William of Conches even discussed the possibility that the earth was spinning on its axis every 24 hours since this could explain the apparent daily rotation of stars. He did finally conclude that the earth was more likely to stand still since we don’t feel the earth turning and since the element earth was a crude material that would not lend itself easily to movement. To prove the earth didn’t move, he shot an arrow directly upwards on a windless day and noticed it fell back down at approximately the same spot. If the earth rotated, he concluded, the arrow would have lagged behind and fall on a different spot. Nicole Oresme did not find this reasoning convincing. In his Treatise on Heaven and Earth, he claimed to have “several fine persuasions to show that the earth is moved in a daily movement and the sky not.”  He correctly concluded that the bow and arrow experiment of Buridan proved nothing since the arrow had been given the momentum of the earth when it was shot upwards and would, therefore, also return to the same spot if the earth was turning. He also explained that objects thrown on a ship moving with a constant velocity fell in exactly the same way as on a ship standing still. From this experiment, he concluded that we cannot detect the difference between standing still or moving with a constant velocity (a discovery that is usually attributed to Galileo). As a result, he concluded that we would not be able to notice the spinning of the earth. But in the end, he, too, couldn’t find any direct evidence that the earth was spinning. Thus, he erred on the safe side and concluded what seemed most self-evident, namely, that the earth was standing still.
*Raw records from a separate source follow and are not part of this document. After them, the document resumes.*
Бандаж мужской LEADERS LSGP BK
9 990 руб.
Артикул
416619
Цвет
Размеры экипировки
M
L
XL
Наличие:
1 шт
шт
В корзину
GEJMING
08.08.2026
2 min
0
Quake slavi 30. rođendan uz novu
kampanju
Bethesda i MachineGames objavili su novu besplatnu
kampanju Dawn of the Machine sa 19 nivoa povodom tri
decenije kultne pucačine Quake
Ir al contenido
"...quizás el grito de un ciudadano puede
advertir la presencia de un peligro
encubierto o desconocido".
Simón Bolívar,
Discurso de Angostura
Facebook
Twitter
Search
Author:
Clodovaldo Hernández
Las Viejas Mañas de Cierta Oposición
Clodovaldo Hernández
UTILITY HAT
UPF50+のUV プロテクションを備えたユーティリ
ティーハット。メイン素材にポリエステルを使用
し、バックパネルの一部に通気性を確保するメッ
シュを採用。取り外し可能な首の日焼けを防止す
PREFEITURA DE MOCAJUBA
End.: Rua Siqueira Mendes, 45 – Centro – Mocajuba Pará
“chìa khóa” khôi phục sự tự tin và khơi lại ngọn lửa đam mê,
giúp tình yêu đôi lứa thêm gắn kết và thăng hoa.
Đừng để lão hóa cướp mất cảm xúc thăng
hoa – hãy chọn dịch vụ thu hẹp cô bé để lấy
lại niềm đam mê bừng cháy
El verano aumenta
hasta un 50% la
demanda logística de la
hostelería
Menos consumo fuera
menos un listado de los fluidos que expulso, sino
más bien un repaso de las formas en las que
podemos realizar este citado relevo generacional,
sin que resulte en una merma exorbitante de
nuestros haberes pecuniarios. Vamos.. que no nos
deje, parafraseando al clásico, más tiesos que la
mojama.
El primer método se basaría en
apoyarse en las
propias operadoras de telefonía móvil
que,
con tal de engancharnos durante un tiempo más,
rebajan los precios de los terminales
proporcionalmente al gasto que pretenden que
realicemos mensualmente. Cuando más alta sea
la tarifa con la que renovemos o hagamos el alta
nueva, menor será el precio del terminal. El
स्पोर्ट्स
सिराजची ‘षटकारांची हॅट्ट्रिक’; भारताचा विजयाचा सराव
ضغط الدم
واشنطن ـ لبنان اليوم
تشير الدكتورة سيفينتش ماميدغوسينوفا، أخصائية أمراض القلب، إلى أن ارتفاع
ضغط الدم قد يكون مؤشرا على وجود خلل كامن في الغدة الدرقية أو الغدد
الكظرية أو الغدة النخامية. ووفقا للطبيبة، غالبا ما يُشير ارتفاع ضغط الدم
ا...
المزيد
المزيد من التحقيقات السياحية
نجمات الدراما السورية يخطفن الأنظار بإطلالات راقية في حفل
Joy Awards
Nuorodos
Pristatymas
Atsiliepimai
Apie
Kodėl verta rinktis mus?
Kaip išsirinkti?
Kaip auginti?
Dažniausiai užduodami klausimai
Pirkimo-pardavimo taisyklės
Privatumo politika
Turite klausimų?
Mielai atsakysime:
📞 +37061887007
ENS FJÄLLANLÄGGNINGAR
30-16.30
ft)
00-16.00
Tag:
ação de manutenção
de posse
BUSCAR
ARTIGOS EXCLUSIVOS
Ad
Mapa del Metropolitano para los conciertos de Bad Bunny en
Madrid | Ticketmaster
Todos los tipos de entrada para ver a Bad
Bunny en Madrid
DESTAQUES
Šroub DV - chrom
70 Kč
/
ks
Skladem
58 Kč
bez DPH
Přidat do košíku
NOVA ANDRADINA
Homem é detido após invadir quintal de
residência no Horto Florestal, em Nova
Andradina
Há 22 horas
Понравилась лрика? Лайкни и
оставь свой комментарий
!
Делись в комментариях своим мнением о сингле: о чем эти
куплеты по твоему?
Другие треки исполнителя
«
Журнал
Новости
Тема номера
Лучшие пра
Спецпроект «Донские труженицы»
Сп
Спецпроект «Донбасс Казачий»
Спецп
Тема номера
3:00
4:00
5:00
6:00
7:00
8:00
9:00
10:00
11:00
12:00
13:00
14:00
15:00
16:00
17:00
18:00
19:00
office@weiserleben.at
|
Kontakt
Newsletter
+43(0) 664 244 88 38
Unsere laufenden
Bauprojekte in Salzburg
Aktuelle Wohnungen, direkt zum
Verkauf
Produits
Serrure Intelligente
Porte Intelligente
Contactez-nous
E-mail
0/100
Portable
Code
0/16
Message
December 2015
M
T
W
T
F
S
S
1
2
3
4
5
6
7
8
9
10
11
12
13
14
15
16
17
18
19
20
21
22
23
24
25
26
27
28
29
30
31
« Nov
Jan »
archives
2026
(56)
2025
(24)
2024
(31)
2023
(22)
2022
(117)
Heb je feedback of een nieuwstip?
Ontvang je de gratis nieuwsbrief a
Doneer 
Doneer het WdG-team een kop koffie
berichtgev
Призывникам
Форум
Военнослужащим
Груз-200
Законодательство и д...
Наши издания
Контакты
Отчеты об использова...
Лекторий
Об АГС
Around 1330 AD, a group of thinkers called the Oxford calculators furthered the mathematical description of motion by defining for the first time the notions of uniform velocity (equal distances in equal intervals of time) and uniform acceleration (an equal increase of velocity in equal intervals of time). They also described how to calculate the average velocity of a uniformly accelerating object. Nicole Oresme’s geometric proof of this theorem was later used by Galileo to construct his theory of motion.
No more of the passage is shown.